Is it possible to rename the header with the most frequently used value in that column, as follows?

id volume size sample qty weight
id1 NA NA sample NA weight
id2 NA size NA NA NA
id3 volume size sample NA NA
id4 NA NA NA qty NA
id5 NA NA sample qty weight
2

2 Answers

2
votes

Try the code below

> cbind(df[1], setNames(df[-1], sapply(df[-1], function(x) unique(na.omit(x)))))
   id volume size sample  qty weight
1 id1   <NA> <NA> sample <NA> weight
2 id2   <NA> size   <NA> <NA>   <NA>
3 id3 volume size sample <NA>   <NA>
4 id4   <NA> <NA>   <NA>  qty   <NA>
5 id5   <NA> <NA> sample  qty weight

Data

> dput(df)
structure(list(id = c("id1", "id2", "id3", "id4", "id5"), Col1 = c(NA,
NA, "volume", NA, NA), Col2 = c(NA, "size", "size", NA, NA),
    Col3 = c("sample", NA, "sample", NA, "sample"), Col4 = c(NA,
    NA, NA, "qty", "qty"), Col5 = c("weight", NA, NA, NA, "weight"
    )), class = "data.frame", row.names = c(NA, -5L))
1
votes

You can get the most frequent value in each column using Mode function from here.

Mode <- function(x) {
  ux <- unique(na.omit(x))
  ux[which.max(tabulate(match(x, ux)))]
}

Apply it for each column and change the column name.

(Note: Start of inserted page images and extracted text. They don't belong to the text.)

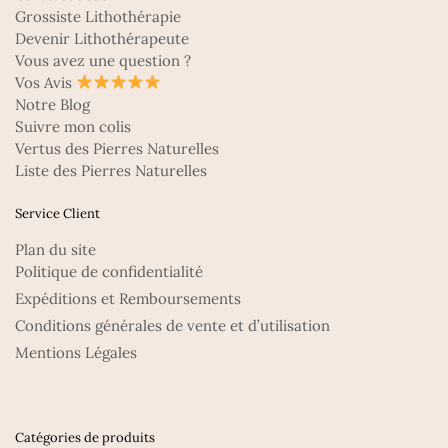
Grossiste Lithothérapie
Devenir Lithothérapeute
Vous avez une question ?
Vos Avis
Notre Blog
Suivre mon colis
Vertus des Pierres Naturelles
Liste des Pierres Naturelles
Service Client
Plan du site
Politique de confidentialité
Expéditions et Remboursements
Conditions générales de vente et d’utilisation
Mentions Légales
Catégories de produits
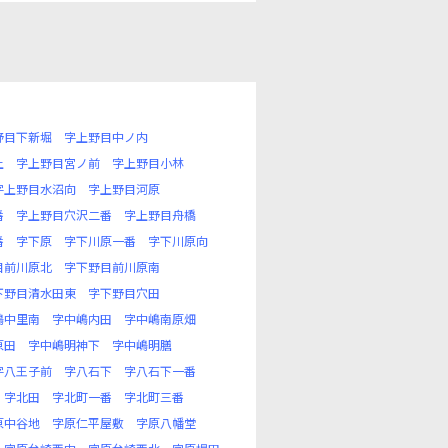
野目下新堀
字上野目中ノ内
上
字上野目宮ノ前
字上野目小林
字上野目水沼向
字上野目河原
番
字上野目穴沢二番
字上野目舟橋
番
字下原
字下川原一番
字下川原向
目前川原北
字下野目前川原南
下野目清水田東
字下野目穴田
嶋中里南
字中嶋内田
字中嶋南原畑
原田
字中嶋明神下
字中嶋明膳
字八王子前
字八石下
字八石下一番
字北田
字北町一番
字北町三番
原中谷地
字原仁平屋敷
字原八幡堂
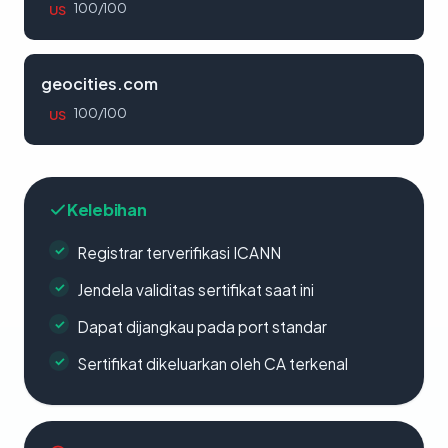
100/100
US
geocities.com
100/100
US
Kelebihan
Registrar terverifikasi ICANN
Jendela validitas sertifikat saat ini
Dapat dijangkau pada port standar
Sertifikat dikeluarkan oleh CA terkenal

names(df)[-1] <- sapply(df[-1], Mode)
df

#   id volume size sample  qty weight
#1 id1   <NA> <NA> sample <NA> weight
#2 id2   <NA> size   <NA> <NA>   <NA>
#3 id3 volume size sample <NA>   <NA>
#4 id4   <NA> <NA>   <NA>  qty   <NA>
#5 id5   <NA> <NA> sample  qty weight